I'm so sorry that you are having to deal with this stress on top of a move. Caveat here: I'm not a doctor, just a breakfast-loving journalist, but nonetheless I believe quite strongly that this should be a meal filled with bliss, function, and minimal agita, and hopefully, we'll be able to get you back to that place.

Nitrates—why exactly are they in your food in the first place? Well, many meat producers use these chemical compounds to preserve meats. Sodium nitrate in particular is used to cure meats like bacon, ham, and sausage by keeping the fat from going rancid and fighting harmful bacteria. When sodium nitrates interact with the flesh, they're converted to nitrites, and some producers skip the conversion and just add sodium nitrites directly. This isn't bad—our very own bodies and plenty of fresh vegetables produce nitrites—but for a person with sensitivities, it can turn breakfast into a minefield, especially when you're not the one doing the cooking and shopping. 

For breakfasts cooked outside of your direct supervision, you are your own best advocate. Restaurants are generally not in the business of making their patrons ill, so you are entirely within your rights to ask your server what's in the meat. If they're unwilling to check for you or give you attitude for it, order something else this time, and never return. Maybe even let a manager know. 

At home, it sounds like you're making all the right moves, reading labels carefully. Here, you can advocate as well. Thank your store manager for stocking clearly-labeled brands (avoid products with terms like "curing salt" and "pink salt") and ask if they'd consider adding more. Call or send emails to producers doing the same and let it be known that you'll be voting with your dollars. Keep a running document with safe and unsafe choices on it and while you're at it, maybe even make that information public so other people can share their wisdom and benefit from yours. Commonality breeds community, and you could get to know some new people where you live.

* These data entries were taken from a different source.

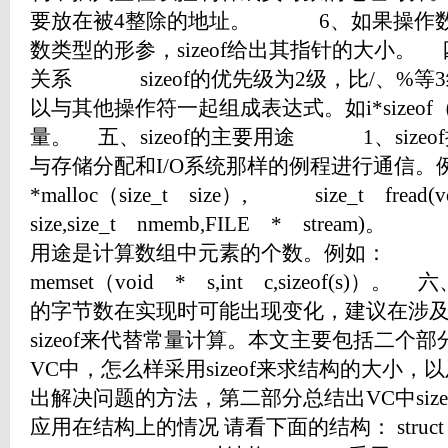
要放在被4整除的地址。 6、如果操作数
数类型的形参，sizeof给出其指针的大小。 四
关系 sizeof的优先级为2级，比/、%
以与其他操作符一起组成表达式。如i*sizeof（
量。 五、sizeof的主要用途 1、size
与存储分配和I/O系统那样的例程进行通信
*malloc（size_t size）, size_t fread(v
size,size_t nmemb,FILE * stream
用途是计算数组中元素的个数。例如： v
memset（void * s,int c,sizeof
的字节数在实现时可能出现变化，建议在涉
sizeof来代替常量计算。本文主要包括二个
VC中，怎么样采用sizeof来求结构的大小
出解决问题的方法，第二部分总结出VC中sizeof的
应用在结构上的情况 请看下面的结构： struct MyStru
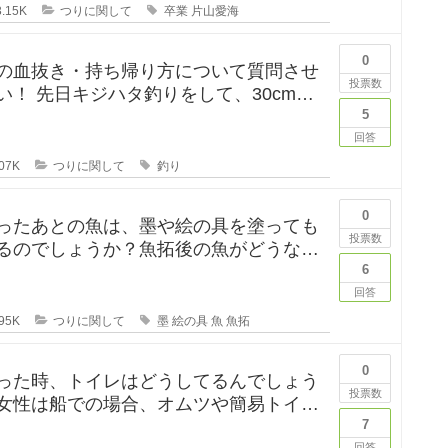
.15K
つりに関して
卒業
片山愛海
0
の血抜き・持ち帰り方について質問させ
投票数
して、30cm台
れたのですが、凍ら
5
回答
07K
つりに関して
釣り
0
ったあとの魚は、墨や絵の具を塗っても
投票数
るのでしょうか？魚拓後の魚がどうなる
のか気になります。 SNSだっ
6
回答
95K
つりに関して
墨
絵の具
魚
魚拓
0
った時、トイレはどうしてるんでしょう
投票数
女性は船での場合、オムツや簡易トイレ
ます形になるのでしょうか
7
回答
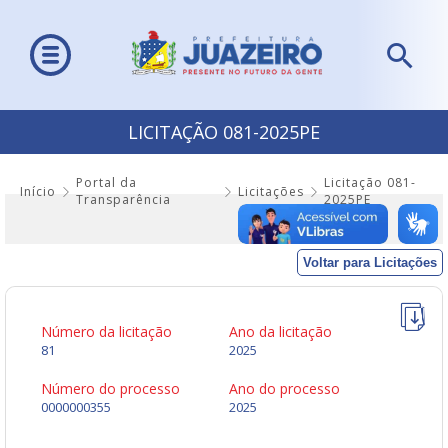
LICITAÇÃO 081-2025PE
Portal da
Licitação 081-
Início
Licitações
Transparência
2025PE
Voltar para Licitações
Número da licitação
Ano da licitação
81
2025
Número do processo
Ano do processo
0000000355
2025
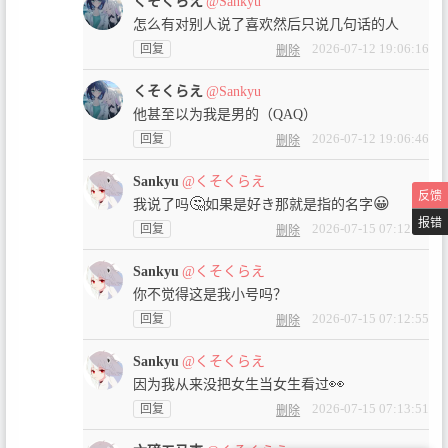
くそくらえ
@Sankyu
怎么有对别人说了喜欢然后只说几句话的人
2026-07-12 19:06:16
回复
删除
くそくらえ
@Sankyu
他甚至以为我是男的（QAQ）
2026-07-12 19:06:46
回复
删除
Sankyu
@くそくらえ
反馈
🤔
😀
我说了吗
如果是好き那就是指的名字
报错
2026-07-15 07:12:02
回复
删除
Sankyu
@くそくらえ
你不觉得这是我小号吗？
2026-07-15 07:12:55
回复
删除
Sankyu
@くそくらえ
👀
因为我从来没把女生当女生看过
2026-07-15 07:13:51
回复
删除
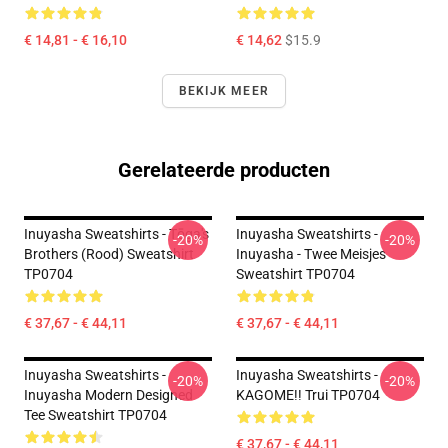
€ 14,81 - € 16,10
€ 14,62
$15.9
BEKIJK MEER
Gerelateerde producten
Inuyasha Sweatshirts - Tōga's
Inuyasha Sweatshirts -
-20%
-20%
Brothers (rood) Sweatshirt
Inuyasha - Twee Meisjes
TP0704
Sweatshirt TP0704
€ 37,67 - € 44,11
€ 37,67 - € 44,11
Inuyasha Sweatshirts -
Inuyasha Sweatshirts -
-20%
-20%
Inuyasha Modern Designed
KAGOME!! Trui TP0704
Tee Sweatshirt TP0704
€ 37,67 - € 44,11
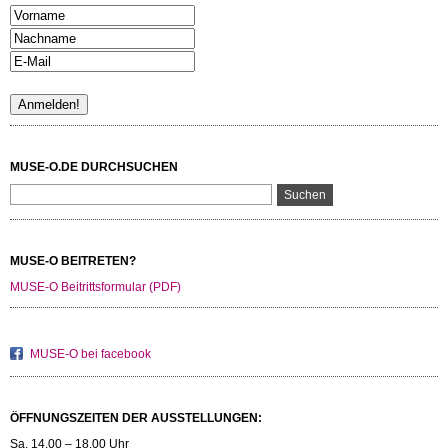
MUSE-O.DE DURCHSUCHEN
MUSE-O BEITRETEN?
MUSE-O Beitrittsformular (PDF)
MUSE-O bei facebook
ÖFFNUNGSZEITEN DER AUSSTELLUNGEN:
Sa. 14.00 – 18.00 Uhr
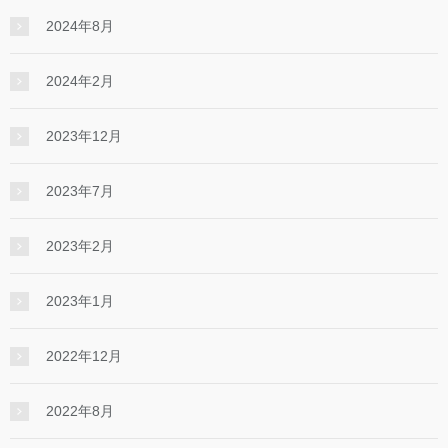
2024年8月
2024年2月
2023年12月
2023年7月
2023年2月
2023年1月
2022年12月
2022年8月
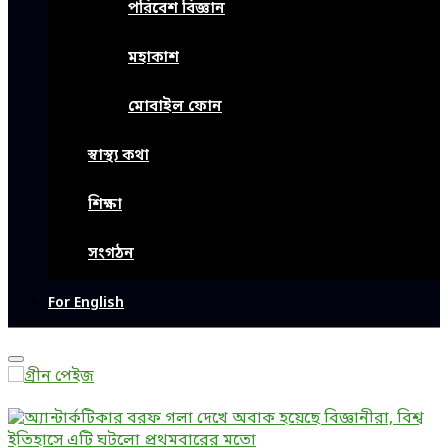
পরিবেশ বিজ্ঞান
মহাকাশ
মোবাইল ফোন
স্বাস্থ্য কথা
শিক্ষা
সংগঠন
For English
Primary
Menu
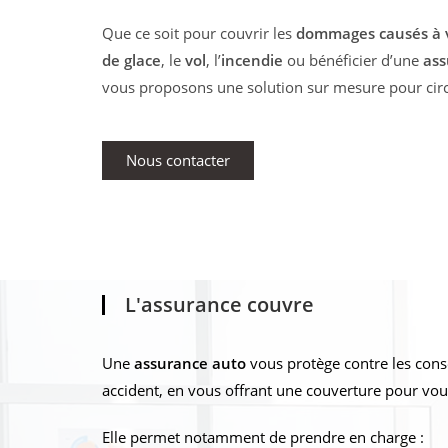
Que ce soit pour couvrir les
dommages causés à v
de glace
, le
vol
, l’
incendie
ou bénéficier d’une
as
vous proposons une solution sur mesure pour circu
Nous contacter
L'assurance couvre
Une
assurance auto
vous protège contre les cons
accident, en vous offrant une couverture pour vous
Elle permet notamment de prendre en charge :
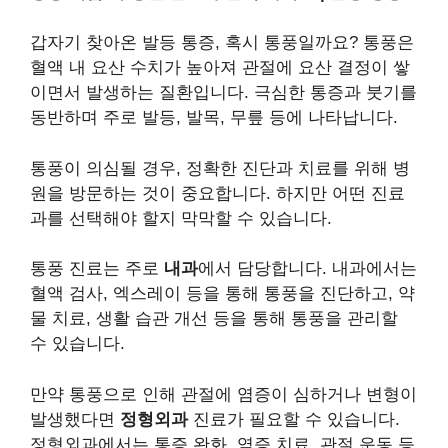
갑자기 찾아온 발등 통증, 혹시 통풍일까요? 통풍은
혈액 내 요산 수치가 높아져 관절에 요산 결정이 쌓
이면서 발생하는 질환입니다. 극심한 통증과 붓기를
동반하며 주로 발등, 발목, 무릎 등에 나타납니다.
통풍이 의심될 경우, 정확한 진단과 치료를 위해 병
원을 방문하는 것이 중요합니다. 하지만 어떤 진료
과를 선택해야 할지 막막할 수 있습니다.
통풍 진료는 주로
내과
에서 담당합니다. 내과에서는
혈액 검사, 엑스레이 등을 통해 통풍을 진단하고, 약
물 치료, 생활 습관 개선 등을 통해 통풍을 관리할
수 있습니다.
만약 통풍으로 인해 관절에 염증이 심하거나 변형이
발생했다면
정형외과
진료가 필요할 수 있습니다.
정형외과에서는 통증 완화, 염증 치료, 관절 운동 등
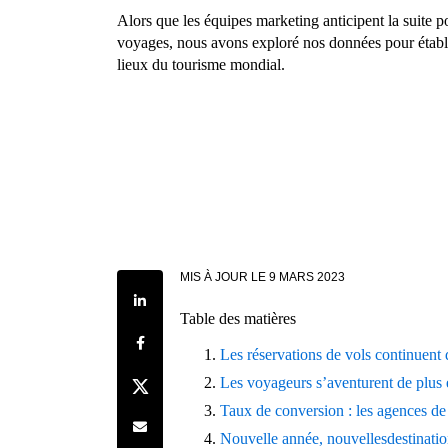
Alors que les équipes marketing anticipent la suite p
voyages, nous avons exploré nos données pour établi
lieux du tourisme mondial.
MIS À JOUR LE
9 MARS 2023
Share on LinkedIn
Table des matières
Share on Facebook
Les réservations de vols continuent 
Share on Twitter
Les voyageurs s’aventurent de plus e
Taux de conversion : les agences de
Share by e-mail
Nouvelle année, nouvellesdestinati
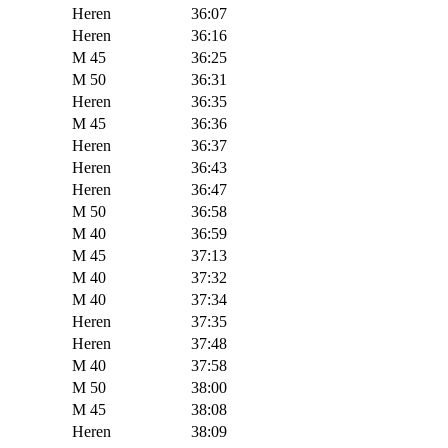
Heren
36:07
Heren
36:16
M 45
36:25
M 50
36:31
Heren
36:35
M 45
36:36
Heren
36:37
Heren
36:43
Heren
36:47
M 50
36:58
M 40
36:59
M 45
37:13
M 40
37:32
M 40
37:34
Heren
37:35
Heren
37:48
M 40
37:58
M 50
38:00
M 45
38:08
Heren
38:09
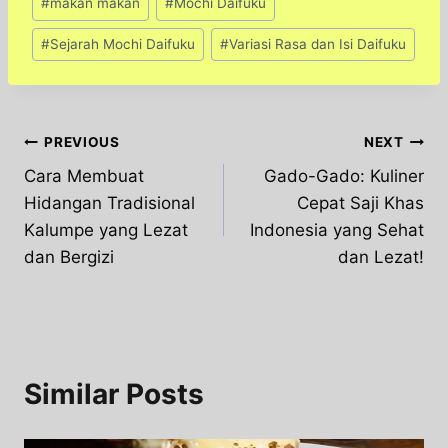
#
makan makan
#
Mochi Daifuku
#
Sejarah Mochi Daifuku
#
Variasi Rasa dan Isi Daifuku
Post
PREVIOUS
NEXT
Cara Membuat
Gado-Gado: Kuliner
navigation
Hidangan Tradisional
Cepat Saji Khas
Kalumpe yang Lezat
Indonesia yang Sehat
dan Bergizi
dan Lezat!
Similar Posts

A caveat: Even products that claim to be "no-nitrites-added" due to the use of celery as a curing agent will still contain them, just "naturally"—and your body cannot tell the difference. So when it comes to bacon, sausage, and ham, opt for uncured where you can, and work with your doctor to determine what your acceptable levels are.

As for barbecue, the danger for you would likely be in the rub—the blend of seasonings that the meat is coated in before it's smoked. Lots of commercial and restaurant barbecue rubs contain nitrates and nitrites (again, that "curing salt" and "pink salt") and the people using them may not even know. Go ahead and ask and if they can't properly answer, skip it. If you really want to take the pig by the snout, making barbecue at home is a great way to know what you're eating—and a fantastic excuse to invite people over. I swear by Steven Raichlen's all-purpose rub, and it's incredibly easy to make in big batches at home.

And if you're feeling extra ambitious (and have the room to do this), you could go whole-hog and learn how to make bacon and sausage yourself. The barbecue community is fantastically generous with their knowledge—plus seriously fun to hang around—and there are groups all over the country. I've been a member of the Kansas City Barbeque Society for a long time now and they've got branches all over the country, packed with passionate, meat-loving people who I'm sure would be happy to help you recreate that pulled pork dish in a safe and delicious fashion.